Bioengineered in vitro three-dimensional tumor models in endocrine cancers

Abstract

Abstract: Endocrine tumors are a heterogeneous cluster of malignancies that originate from cells that can secrete hormones. Examples include, but are not limited to, thyroid cancer, adrenocortical carcinoma, and neuroendocrine tumors. Many endocrine tumors are relatively slow to proliferate, and as such, they often do not respond well to common antiproliferative chemotherapies. Therefore, increasing attention has been given to targeted therapies and immunotherapies in these diseases. However, in contrast to other cancers, many endocrine tumors are relatively rare, and as a result, less is understood about their biology, including specific targets for intervention. Our limited understanding of such tumors is in part due to a limitation in model systems that accurately recapitulate and enable mechanistic exploration of these tumors. While mouse models and 2D cell cultures exist for some endocrine tumors, these models often may not accurately model nuances of human endocrine tumors. Mice differ from human endocrine physiology and 2D cell cultures fail to recapitulate the heterogeneity and 3D architectures of in vivo tumors. To complement these traditional cancer models, bioengineered 3D tumor models, such as organoids and tumor-on-a-chip systems, have advanced rapidly in the past decade. However, these technologies have only recently been applied to most endocrine tumors. In this review we provide descriptions of these platforms, focusing on thyroid, adrenal, and neuroendocrine tumors and how they have been and are being applied in the context of endocrine tumors.

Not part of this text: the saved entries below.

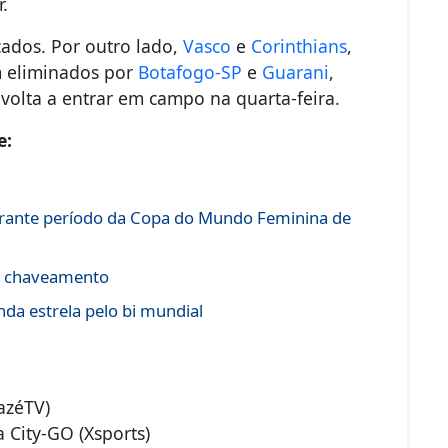
.
icados. Por outro lado,
Vasco
e
Corinthians
,
m eliminados por
Botafogo-SP
e
Guarani
,
olta a entrar em campo na quarta-feira.
e:
urante período da Copa do Mundo Feminina de
 e chaveamento
da estrela pelo bi mundial
azéTV)
 City-GO (Xsports)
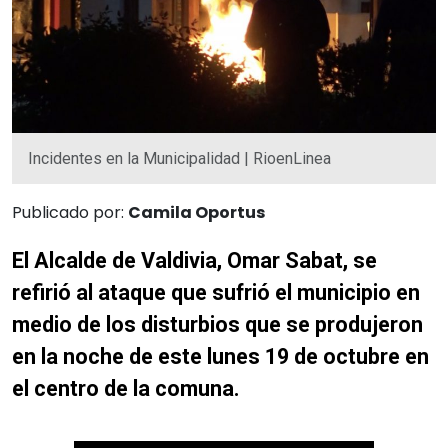
Incidentes en la Municipalidad | RioenLinea
Publicado por:
Camila Oportus
El Alcalde de Valdivia, Omar Sabat, se
refirió al ataque que sufrió el municipio en
medio de los disturbios que se produjeron
en la noche de este lunes 19 de octubre en
el centro de la comuna.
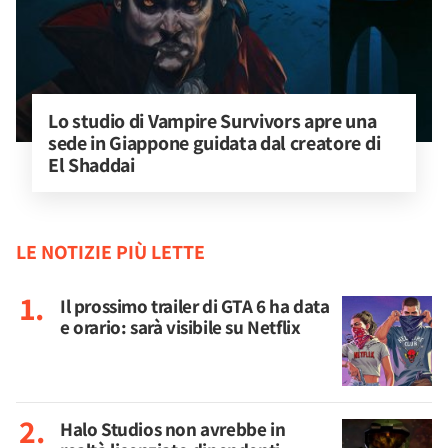
Lo studio di Vampire Survivors apre una 
sede in Giappone guidata dal creatore di 
El Shaddai
LE NOTIZIE PIÙ LETTE
Il prossimo trailer di GTA 6 ha data
e orario: sarà visibile su Netflix
Halo Studios non avrebbe in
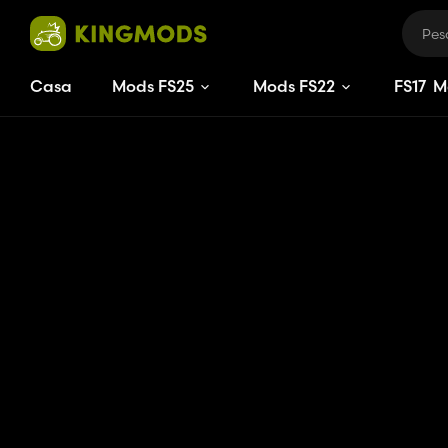
Casa
Mods FS25
Mods FS22
FS
17
M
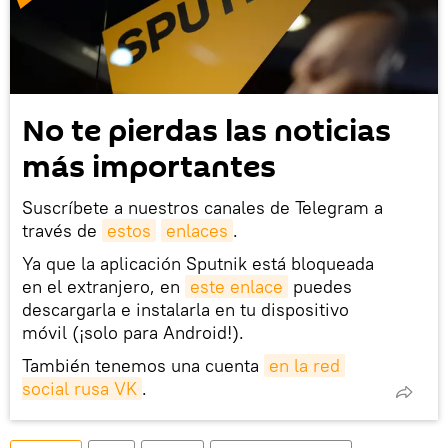
No te pierdas las noticias
más importantes
Suscríbete a nuestros canales de Telegram a
través de
estos
enlaces
.
Ya que la aplicación Sputnik está bloqueada
en el extranjero, en
este enlace
puedes
descargarla e instalarla en tu dispositivo
móvil (¡solo para Android!).
También tenemos una cuenta
en la red 
social rusa VK
.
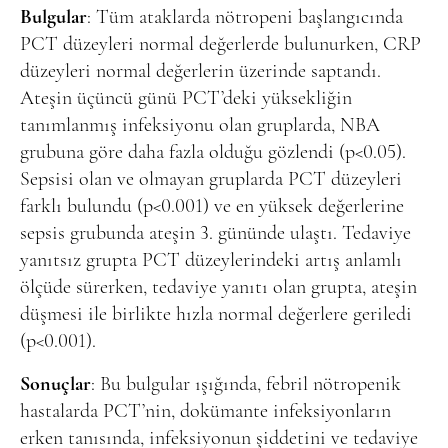
Bulgular
: Tüm ataklarda nötropeni başlangıcında
PCT düzeyleri normal değerlerde bulunurken, CRP
düzeyleri normal değerlerin üzerinde saptandı.
Ateşin üçüncü günü PCT’deki yüksekliğin
tanımlanmış infeksiyonu olan gruplarda, NBA
grubuna göre daha fazla olduğu gözlendi (p<0.05).
Sepsisi olan ve olmayan gruplarda PCT düzeyleri
farklı bulundu (p<0.001) ve en yüksek değerlerine
sepsis grubunda ateşin 3. gününde ulaştı. Tedaviye
yanıtsız grupta PCT düzeylerindeki artış anlamlı
ölçüde sürerken, tedaviye yanıtı olan grupta, ateşin
düşmesi ile birlikte hızla normal değerlere geriledi
(p<0.001).
Sonuçlar
: Bu bulgular ışığında, febril nötropenik
hastalarda PCT’nin, dokümante infeksiyonların
erken tanısında, infeksiyonun şiddetini ve tedaviye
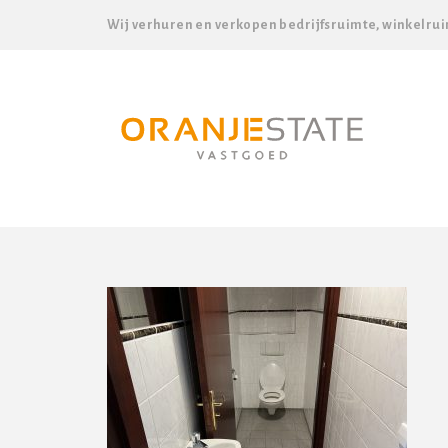
Wij verhuren en verkopen bedrijfsruimte, winkelrui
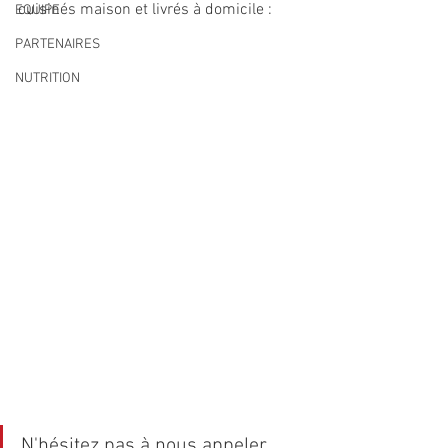
cuisinés maison et livrés à domicile :
EQUIPE
PARTENAIRES
NUTRITION
N'hésitez pas à nous appeler 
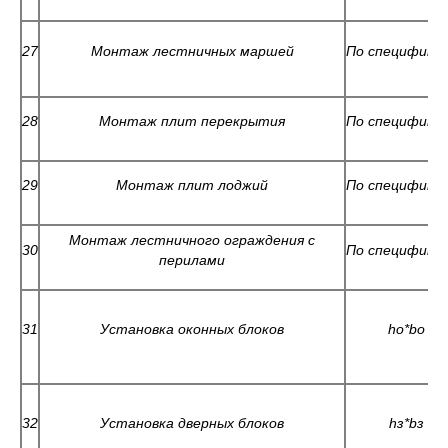
27
Монтаж лестничных маршей
По специфика
28
Монтаж плит перекрытия
По специфика
29
Монтаж плит лоджий
По специфика
Монтаж лестничного ограждения с
30
По специфика
перилами
31
Установка оконных блоков
hо*bо
32
Установка дверных блоков
hз*bз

Keywords: bioengineered; in vitro; models; organoids; three-dimensional.

Figure 1.. Depictions of various 3D tumor model form factors.

a) Homogeneous and heterogeneous tumor spheroids are generally formed by hanging drop or round bottom well cultures. No extracellular matrix component is present. b) Traditional organoids form through self-organization driven by signals from basement membrane extract hydrogels such as Matrigel. c) Other 3D tumor constructs, sometimes also referred to as organoids or 3D tumor construct, can be formed by encapsulation of tumor cells in hydrogels of defined extracellular matrix or polymer components. d) Through integration of organoids or tumor constructs with microfluidic devices more dynamic platforms such as tumor invasion and migration models can be fabricated. By integrating a tumor organoid or construct with e) an additional tissue organoid or construct or f) multiple tissue organoids or constructs, one can model metastasis of tumor cells through microfluidic systems to downstream tissue sites.

Figure 2.. Generation of cell line and patient-derived adrenocortical carcinoma organoids.

a) H295R ACC cell line organoids were created by encapsulating H295R cells within covalently crosslinked hyaluronic acid and collagen hydrogels. b) LIVE/DEAD staining shows high viability on day 5 of culture. Green – calcein AM-stained viable cells; Red – Ethidium homodimer-1-stained dead cell nuclei. c-e) Immunofluorescent staining of common ACC biomarkers, including c) beta-catenin, d) steroidal factor 1 and alpha inhibin, and IGF2. f) ACC patient-derived tumor organoids were created by encapsulating cells from ACC tumor biospecimens in the same hydrogel system. g) LIVE/DEAD staining shows high viability of ACC PTOs. h) An example of deployment of ACC PTOs in a drug response experiment using clinically relevant drugs and drug cocktails. Statistical significance: * p < 0.05; ** p < 0.01.